Start of The records
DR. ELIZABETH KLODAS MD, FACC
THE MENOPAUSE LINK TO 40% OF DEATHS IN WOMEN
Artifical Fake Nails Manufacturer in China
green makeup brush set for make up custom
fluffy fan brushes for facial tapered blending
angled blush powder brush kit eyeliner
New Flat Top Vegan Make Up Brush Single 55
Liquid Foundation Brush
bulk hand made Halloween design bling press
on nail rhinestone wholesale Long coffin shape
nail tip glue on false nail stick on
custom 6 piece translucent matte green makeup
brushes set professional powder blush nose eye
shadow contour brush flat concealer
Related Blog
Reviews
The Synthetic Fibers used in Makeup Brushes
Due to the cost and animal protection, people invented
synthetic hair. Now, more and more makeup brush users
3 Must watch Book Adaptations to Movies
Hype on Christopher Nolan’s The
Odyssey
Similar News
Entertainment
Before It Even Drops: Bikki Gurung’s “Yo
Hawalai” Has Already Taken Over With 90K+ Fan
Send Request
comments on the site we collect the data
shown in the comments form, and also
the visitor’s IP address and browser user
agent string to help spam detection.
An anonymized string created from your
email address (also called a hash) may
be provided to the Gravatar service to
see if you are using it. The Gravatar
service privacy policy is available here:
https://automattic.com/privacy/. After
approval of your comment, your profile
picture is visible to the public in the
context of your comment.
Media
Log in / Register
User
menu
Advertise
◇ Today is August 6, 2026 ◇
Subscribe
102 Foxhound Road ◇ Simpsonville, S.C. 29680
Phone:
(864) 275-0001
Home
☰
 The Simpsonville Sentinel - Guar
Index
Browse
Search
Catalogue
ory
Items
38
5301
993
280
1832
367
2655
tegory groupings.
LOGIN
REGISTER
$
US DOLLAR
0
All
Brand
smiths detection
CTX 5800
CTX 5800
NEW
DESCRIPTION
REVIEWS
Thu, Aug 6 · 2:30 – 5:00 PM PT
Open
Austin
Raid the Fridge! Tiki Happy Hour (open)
End of The records
Start of The records
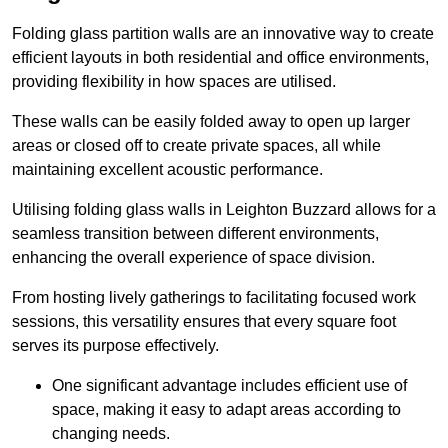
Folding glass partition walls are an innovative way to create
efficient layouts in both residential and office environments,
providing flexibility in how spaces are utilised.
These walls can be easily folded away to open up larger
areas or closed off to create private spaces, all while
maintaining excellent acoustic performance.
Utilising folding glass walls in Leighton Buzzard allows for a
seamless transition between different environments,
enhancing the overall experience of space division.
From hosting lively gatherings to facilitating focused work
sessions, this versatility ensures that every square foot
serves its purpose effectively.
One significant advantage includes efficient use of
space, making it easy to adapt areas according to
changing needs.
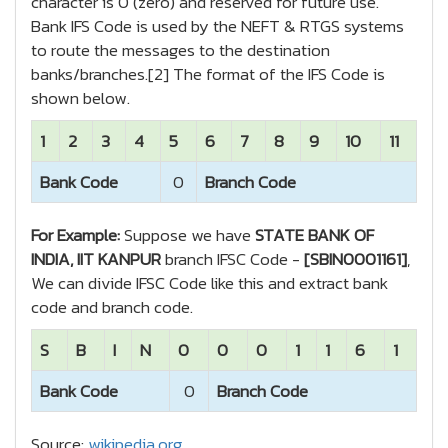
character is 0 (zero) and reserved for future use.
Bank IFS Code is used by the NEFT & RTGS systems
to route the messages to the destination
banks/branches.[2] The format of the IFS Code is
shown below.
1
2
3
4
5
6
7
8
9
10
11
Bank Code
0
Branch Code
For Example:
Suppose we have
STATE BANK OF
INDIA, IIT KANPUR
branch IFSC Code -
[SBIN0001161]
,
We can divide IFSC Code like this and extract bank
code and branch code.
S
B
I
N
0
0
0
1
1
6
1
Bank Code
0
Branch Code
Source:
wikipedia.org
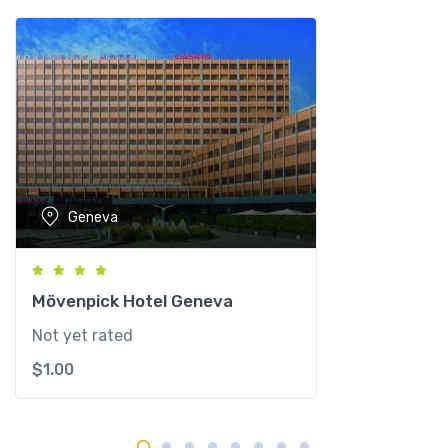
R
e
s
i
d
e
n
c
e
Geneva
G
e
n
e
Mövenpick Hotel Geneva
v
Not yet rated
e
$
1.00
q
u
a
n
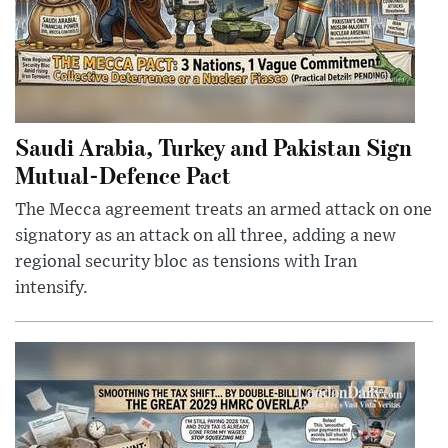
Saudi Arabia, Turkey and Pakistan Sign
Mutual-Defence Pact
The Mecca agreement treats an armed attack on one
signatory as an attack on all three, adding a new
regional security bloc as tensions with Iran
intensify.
End of The records
● Your goal
Where the listing above has a line with "DR. ELIZABETH KLODAS MD, FACC", start there, and output every line exactly through the line with "the visitor’s IP address and browser user", which is also included.

● Answer area
DR. ELIZABETH KLODAS MD, FACC
THE MENOPAUSE LINK TO 40% OF DEATHS IN WOMEN
Artifical Fake Nails Manufacturer in China
green makeup brush set for make up custom
fluffy fan brushes for facial tapered blending
angled blush powder brush kit eyeliner
New Flat Top Vegan Make Up Brush Single 55
Liquid Foundation Brush
bulk hand made Halloween design bling press
on nail rhinestone wholesale Long coffin shape
nail tip glue on false nail stick on
custom 6 piece translucent matte green makeup
brushes set professional powder blush nose eye
shadow contour brush flat concealer
Related Blog
Reviews
The Synthetic Fibers used in Makeup Brushes
Due to the cost and animal protection, people invented
synthetic hair. Now, more and more makeup brush users
3 Must watch Book Adaptations to Movies
Hype on Christopher Nolan’s The
Odyssey
Similar News
Entertainment
Before It Even Drops: Bikki Gurung’s “Yo
Hawalai” Has Already Taken Over With 90K+ Fan
Send Request
comments on the site we collect the data
shown in the comments form, and also
the visitor’s IP address and browser user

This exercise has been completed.